Before I start this review I should mention that I have wanted to be in publishing since I was a child. From the perspective of a child watching shows like The Devil Wears Prada and Ugly Betty, I have found the job of Editor in Chief fascinating. As a writer now twelve years later, I still find the job captivating. Someone who manages editors, and plans the layout, finds assets for editors and writers to use, and writes their own articles.
So what does this have to do with a new video game published on Steam going into Early Access? Well, Above The Fold is a game about you becoming the Editor in Chief of a local newspaper. With limited funds and a modest demographic, you are tasked with becoming a news mogul. Around the same time I discovered my love of publishing, I found this worship of business simulators. Above the Fold is everything I have ever wanted out of a video game.
As you are the new boss, aside from the publisher, you have a lot of management to handle. You have to balance the budget with ad space, hiring more than three history buffs, a local reporter, and a health columnist; alongside balancing political bias with subscriptions. Which is funny as a Scottish person because, in the UK, the majority of news is owned by media mogul Rupert Murdoch, who shows a significant political preference.
You are also met with random events, such as plumbing issues and a homeless campaign asking for ad space at a reduced cost or on goodwill alone. I thought this would result in consequences such as a business refusing to take space in your paper. However, it seems the ramifications are based on political opposition, rather than the result of charity itself. It does seem to be more understandable that businesses would see the homeless campaign as a handout or capitalism’s unkind hand striking down a good cause. Alas, the focus is established as you pandering to one political side over another, rather than a business making money.
Nevertheless, I do have more than mechanic issues with the game. Now, as much as I relish the art direction, which is easily accessible and appealing, there are visual concerns with Above The Fold. The map icons representing articles to write and ads to promulgate are indistinguishable with their environment. This concern is resolved by the game’s day-night cycle. When the map turns to night, these bright and colorful symbols stand out from their background in those fleeting moments of darkness.
There’s one more important concern in my repertoire. There is a lack of audible depth.
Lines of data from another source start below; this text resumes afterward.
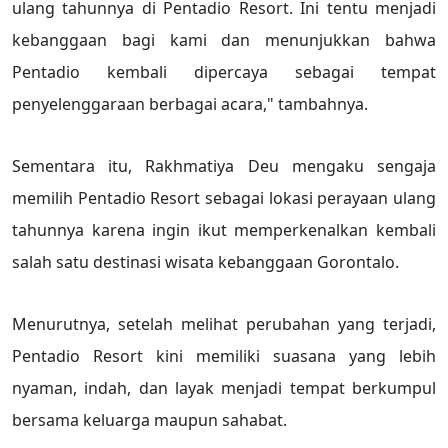
ulang tahunnya di Pentadio Resort. Ini tentu menjadi
kebanggaan bagi kami dan menunjukkan bahwa
Pentadio kembali dipercaya sebagai tempat
penyelenggaraan berbagai acara," tambahnya.
Sementara itu, Rakhmatiya Deu mengaku sengaja
memilih Pentadio Resort sebagai lokasi perayaan ulang
tahunnya karena ingin ikut memperkenalkan kembali
salah satu destinasi wisata kebanggaan Gorontalo.
Menurutnya, setelah melihat perubahan yang terjadi,
Pentadio Resort kini memiliki suasana yang lebih
nyaman, indah, dan layak menjadi tempat berkumpul
bersama keluarga maupun sahabat.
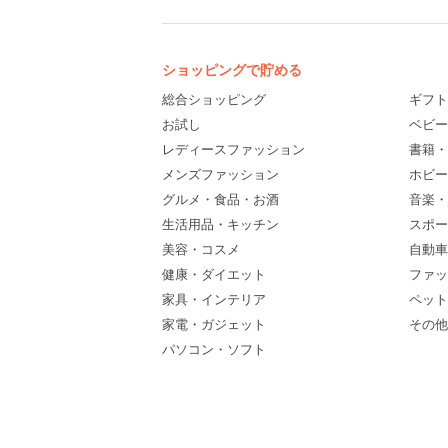
ショッピングで貯める
総合ショッピング
ギフト
お試し
ベビー
レディースファッション
書籍・
メンズファッション
ホビー
グルメ・食品・お酒
音楽・
生活用品・キッチン
スポー
美容・コスメ
自動車
健康・ダイエット
ファッ
家具・インテリア
ペット
家電・ガジェット
その他(
パソコン・ソフト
Yes, there are sound effects, in a surprisingly minuscule amount, but there is still a lack thereof. For example, the office is silent before starting your day, and on the map overview there is no city or town sound effects, resulting in what feels like a ghost town. The last area of silence is before print, where the industrial printing of your paper is expected to take place. Given progression does take time as you play every day in four years, you will find yourself yearning for music or a podcast to fill the stillness. This is not expressly a fault but does feel strange.
On the other hand, almost everything does feel in place. When I’m in the office and I’m faced with confronting a wall of numbers, I stop to organize my tabs, buy lunch for staff, and check updates. Nearly everything aside from doing work. I enjoy this respite, as it gives you a moment to breathe from the hectic nature of finding stories, finding writers, working on deadlines, and keeping staff comfortable. I have a problem with forgetting the staff I have hired. This isn’t good for morale, as if you don’t put their work on the front page, they get angry.
As much as I do appreciate Above The Fold, there are Early Access matters I think require addressing. Most notably, when scrolling through writers while in the map overview, you have to move the cursor over to an arrow which takes seconds out of finding articles. This would be solved by using the scroll function on your mouse, as it doesn’t have a function in the game anyhow.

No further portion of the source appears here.